連載コラム

薬学部ホームページを制作するにあたって、薬学に関係する皆さまに向けた連載コラムをお届けすることにいたしました。今後、本学教員が定期的に連載をしてまいります。

2022年6月掲載

「生物は我々に沢山の知識を与えてくれる」

水間俊

薬学部教授
大西 敦

昆虫は人間にとって身近な動物であるが、皆さんはお好きですか?昆虫は人間とは姿形や体のつくりが大きく異なる生物であり、動きも独特であることなどから、その好き嫌いは人によって大きく分かれるだろう。例えば、綺麗な翅をもつチョウ、心地よい音色を奏でるスズムシには愛好家が多く、鎧のような外骨格をもち格好の良いカブトムシ、クワガタムシは子供に人気がある。一方、ゴキブリ、カ、ハエといった昆虫を好きな人は皆無ではないだろうか。外見、行動だけでなく、人間にとって有益か否かで昆虫は益虫、害虫と区分され、さらにその好感度や扱いも大きく異なる。ゴキブリ、カ、ハエなどは、人間に病原菌を媒介することなどから衛生害虫と呼ばれ、イナゴ、イモムシなどは農作物を食い荒らすため農業害虫と呼ばれる。一方、人間に利益を与える昆虫は益虫と呼ばれ、中でもカイコやミツバチはその代表である。前置きが長くなったが、今回は我々に様々な利益を与えてくれ、私も研究でお世話になっているカイコについて少し紹介させて頂く。

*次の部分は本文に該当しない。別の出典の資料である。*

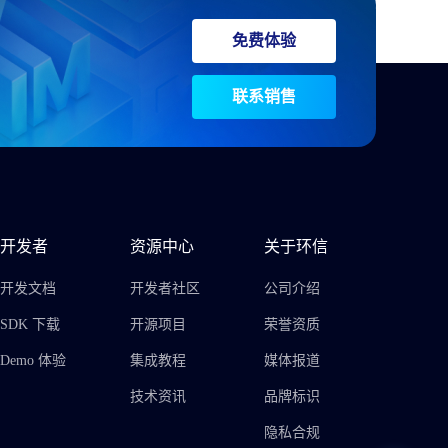
免费体验
联系销售
开发者
资源中心
关于环信
开发文档
开发者社区
公司介绍
SDK 下载
开源项目
荣誉资质
Demo 体验
集成教程
媒体报道
技术资讯
品牌标识
隐私合规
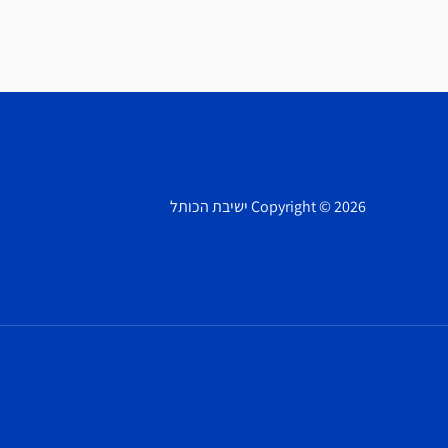
Copyright © 2026 ישיבת הכותל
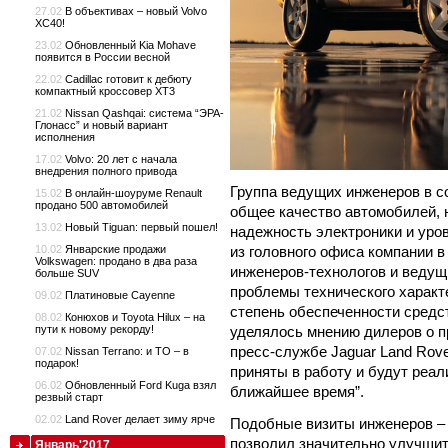
27.02
В объективах – новый Volvo
XC40!
23.02
Обновленный Kia Mohave
появится в России весной
22.02
Cadillac готовит к дебюту
компактный кроссовер XT3
21.02
Nissan Qashqai: система “ЭРА-
Глонасс” и новый вариант
исполнения
17.02
Volvo: 20 лет с начала
внедрения полного привода
Группа ведущих инженеров в с
15.02
В онлайн-шоуруме Renault
продано 500 автомобилей
общее качество автомобилей, 
13.02
Новый Tiguan: первый пошел!
надежность электроники и уро
из головного офиса компании 
10.02
Январские продажи
Volkswagen: продано в два раза
инженеров-технологов и ведущ
больше SUV
проблемы технического характе
09.02
Платиновые Cayenne
степень обеспеченности средс
08.02
Конюхов и Toyota Hilux – на
уделялось мнению дилеров о п
пути к новому рекорду!
пресс-службе Jaguar Land Rov
07.02
Nissan Terrano: и ТО – в
подарок!
приняты в работу и будут реа
06.02
Обновленный Ford Kuga взял
ближайшее время”.
резвый старт
02.02
Land Rover делает зиму ярче
Подобные визиты инженеров – 
позволил значительно улучшить
Январь'2017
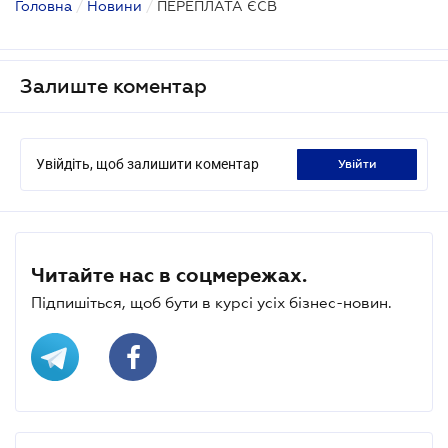
Головна
/
Новини
/
ПЕРЕПЛАТА ЄСВ
Залиште коментар
Увійдіть, щоб залишити коментар
увійти
Читайте нас в соцмережах.
Підпишіться, щоб бути в курсі усіх бізнес-новин.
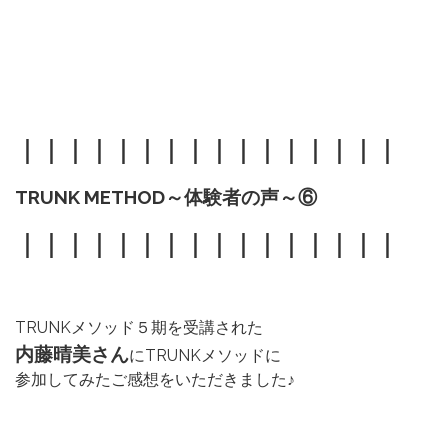
｜｜｜｜｜｜｜｜｜｜｜｜｜｜｜｜
TRUNK METHOD～体験者の声～⑥
｜｜｜｜｜｜｜｜｜｜｜｜｜｜｜｜
TRUNKメソッド５期を受講された
内藤晴美さん
にTRUNKメソッドに
参加してみたご感想をいただきました♪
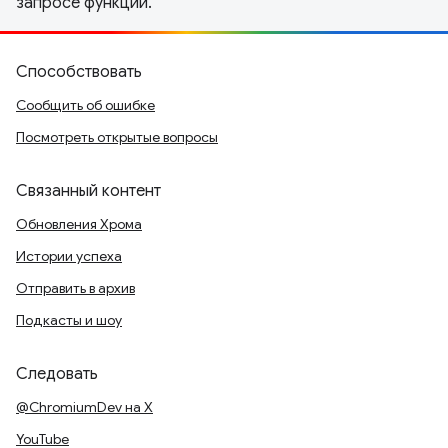
запросе функции.
Способствовать
Сообщить об ошибке
Посмотреть открытые вопросы
Связанный контент
Обновления Хрома
Истории успеха
Отправить в архив
Подкасты и шоу
Следовать
@ChromiumDev на X
YouTube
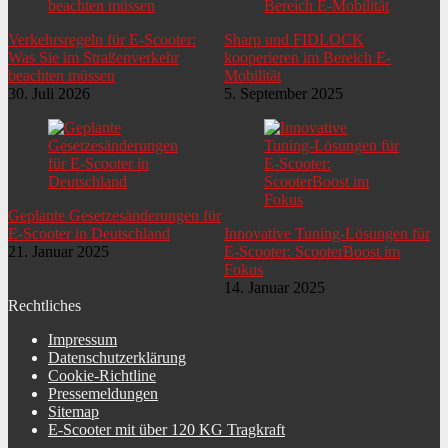
Ladezeit Akku
8,0 Std.
Verkehrsregeln für E-Scooter:
Sharp und FIDLOCK
Was Sie im Straßenverkehr
kooperieren im Bereich E-
Reichweite Akku
40 km
beachten müssen
Mobilität
30. Juli 2026
5. September 2025
Ladezyklen Akku
500
Details Akku
wartungsfrei
Antriebsform
Nabenantrieb
Details Motor
bürstenloswartungsfrei
Geplante Gesetzesänderungen für
E-Scooter in Deutschland
Innovative Tuning-Lösungen für
21. Januar 2025
E-Scooter: ScooterBoost im
Leistung Motor
1000 W
Fokus
14. Januar 2025
Beschaffenheit Trittfläche
rutschfest
Rechtliches
Typ Vorderbremse
Scheibenbremse
Impressum
Datenschutzerklärung
Länge Sattel
27 cm
Cookie-Richtline
Pressemeldungen
Art Leuchtmittel hinten
LED
Sitemap
E-Scooter mit über 120 KG Tragkraft
Breite Sattel
25 cm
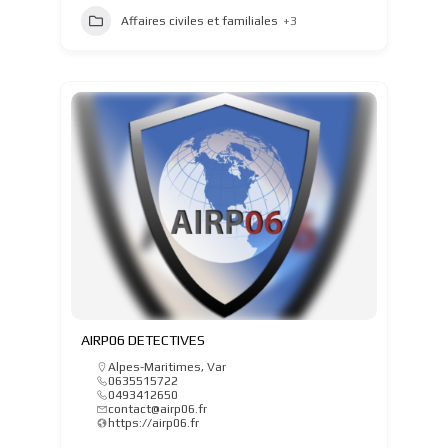
Affaires civiles et familiales
+3
AIRP06 DETECTIVES
Alpes-Maritimes
,
Var
0635515722
0493412650
contact@airp06.fr
https://airp06.fr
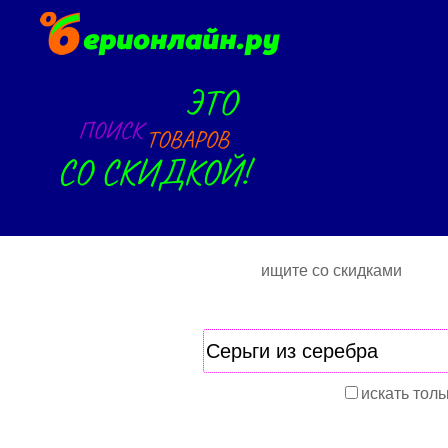
ищите со скидками
искать толь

カイコ(学名:Bombyx mori)は、小学生の頃に理科の授業で多くの人が接したことがあるだろう。益虫とはいえ、幼虫の見た目はイモムシであるし、カラフルな翅をもたず見た目も格好の良い成虫にはならないので人気のある昆虫ではない。しかし、ご存じのように、カイコがつくる繭から取れる絹によって、古代から現在に至るまで、人間は多大な恩恵を受けてきた。絹は独特の光沢や滑らかな質感をもつことから、衣類の材料として珍重されており、西陣織、博多織などの高級絹織物は皆さんもご存じであろう。特に日本においては、1872年の富岡製糸場の開業以降、製糸業は基幹産業の1つとして、明治以降の近代化を支えてきた。また、皇室行事に「御養蚕始儀」があること、カイコの餌である桑という文字が含まれる名字が多くあること、桑を含む多くの地名が国内に点在することなどから、日本人にとってカイコがとても身近で大事な昆虫だったことは想像に難くない。養蚕が盛んだった地域では、今でも親しみを込めて「お蚕さま」と呼んでいたりする。

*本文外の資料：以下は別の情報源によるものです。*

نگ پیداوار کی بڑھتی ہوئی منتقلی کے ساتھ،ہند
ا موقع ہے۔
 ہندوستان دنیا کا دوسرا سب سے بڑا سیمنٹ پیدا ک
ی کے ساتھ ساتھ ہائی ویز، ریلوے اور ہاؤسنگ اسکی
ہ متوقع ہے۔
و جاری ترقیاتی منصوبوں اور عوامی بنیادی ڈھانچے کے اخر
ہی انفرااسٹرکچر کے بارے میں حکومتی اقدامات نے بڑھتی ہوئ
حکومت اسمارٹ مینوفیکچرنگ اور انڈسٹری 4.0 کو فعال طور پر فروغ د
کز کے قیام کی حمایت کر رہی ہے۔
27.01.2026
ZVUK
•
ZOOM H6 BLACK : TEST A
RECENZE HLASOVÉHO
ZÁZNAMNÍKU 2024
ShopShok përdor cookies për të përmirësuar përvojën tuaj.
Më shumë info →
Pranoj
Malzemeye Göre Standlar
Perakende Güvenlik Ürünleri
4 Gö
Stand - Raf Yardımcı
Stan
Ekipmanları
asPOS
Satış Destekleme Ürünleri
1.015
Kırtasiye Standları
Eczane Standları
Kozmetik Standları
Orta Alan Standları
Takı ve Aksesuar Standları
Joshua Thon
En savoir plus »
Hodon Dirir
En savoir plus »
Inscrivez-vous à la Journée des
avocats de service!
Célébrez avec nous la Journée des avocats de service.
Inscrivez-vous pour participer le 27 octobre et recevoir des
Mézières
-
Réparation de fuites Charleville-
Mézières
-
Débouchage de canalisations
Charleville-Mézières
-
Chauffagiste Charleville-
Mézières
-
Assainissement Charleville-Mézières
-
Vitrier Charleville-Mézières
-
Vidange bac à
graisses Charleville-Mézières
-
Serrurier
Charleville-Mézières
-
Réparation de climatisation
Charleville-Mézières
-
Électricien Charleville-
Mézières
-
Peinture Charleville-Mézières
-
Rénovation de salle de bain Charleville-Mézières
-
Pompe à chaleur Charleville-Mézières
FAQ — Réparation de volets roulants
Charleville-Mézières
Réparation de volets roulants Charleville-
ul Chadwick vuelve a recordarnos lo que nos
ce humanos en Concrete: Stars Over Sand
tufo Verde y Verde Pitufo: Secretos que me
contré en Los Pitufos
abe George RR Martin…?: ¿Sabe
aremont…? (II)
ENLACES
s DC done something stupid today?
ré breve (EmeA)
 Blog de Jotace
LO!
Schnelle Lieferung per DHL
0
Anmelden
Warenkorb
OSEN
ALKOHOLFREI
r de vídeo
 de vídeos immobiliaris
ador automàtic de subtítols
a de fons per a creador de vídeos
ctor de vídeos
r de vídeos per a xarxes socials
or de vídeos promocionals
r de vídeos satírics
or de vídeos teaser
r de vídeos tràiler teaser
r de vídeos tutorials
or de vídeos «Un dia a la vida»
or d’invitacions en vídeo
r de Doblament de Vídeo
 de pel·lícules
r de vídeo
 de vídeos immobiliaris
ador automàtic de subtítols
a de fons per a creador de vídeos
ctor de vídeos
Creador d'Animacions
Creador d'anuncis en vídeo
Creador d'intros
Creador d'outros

現在、日本の主要産業だった製糸業は、化学繊維の台頭や安価な外国産の繭の輸入などにより衰退の一途を辿っている。そのため、令和の日本ではもうカイコは重要な昆虫ではないと思われるかもしれない。しかし、歴史的に養蚕が盛んであった日本では、カイコは実験動物としても利用されており、この昆虫に関する数多くの知見の蓄積がある。今ではカイコがもつ様々な能力を利用、応用した新技術が開発、確立されている。例えば、バイオ医薬品など他の方法では製造が難しい有用物質は、遺伝子改変したカイコの体内で大量に生産することができる。まだ、人に投与する場合の十分な安全性検査が必用であるが、実際に抗体、酵素、サイトカインなどの有用タンパク質を生産できており、動物用医薬品、検査薬などではすでに実用化されている。絹は外科手術の縫合糸として使われてきた歴史があるが、フィブロインとセリシンというタンパク質から出来ている天然素材であるため、遺伝子改変が可能であり、組織構築を支える足場素材として再生医療への利用が試みられている。また、近年世界で深刻になっている食糧問題の解決策の1つとして、飼育コストの安い昆虫食が注目されているが、カイコは飼育方法が確立されており、豊富な栄養分を含むことから食用の面からもその一助になるであろう。

これまでにも、カイコは製糸業だけでなく生物学、生理学、遺伝学といた学問の発展に大きく寄与してきた。今回お話ししたカイコだけでなく、地球上に存在する多くの生物は、人類に様々な恩恵や知識を与えてくれる。それを上手に享受するためには、我々は常に学問に対する探究心をもたなければいけないのである。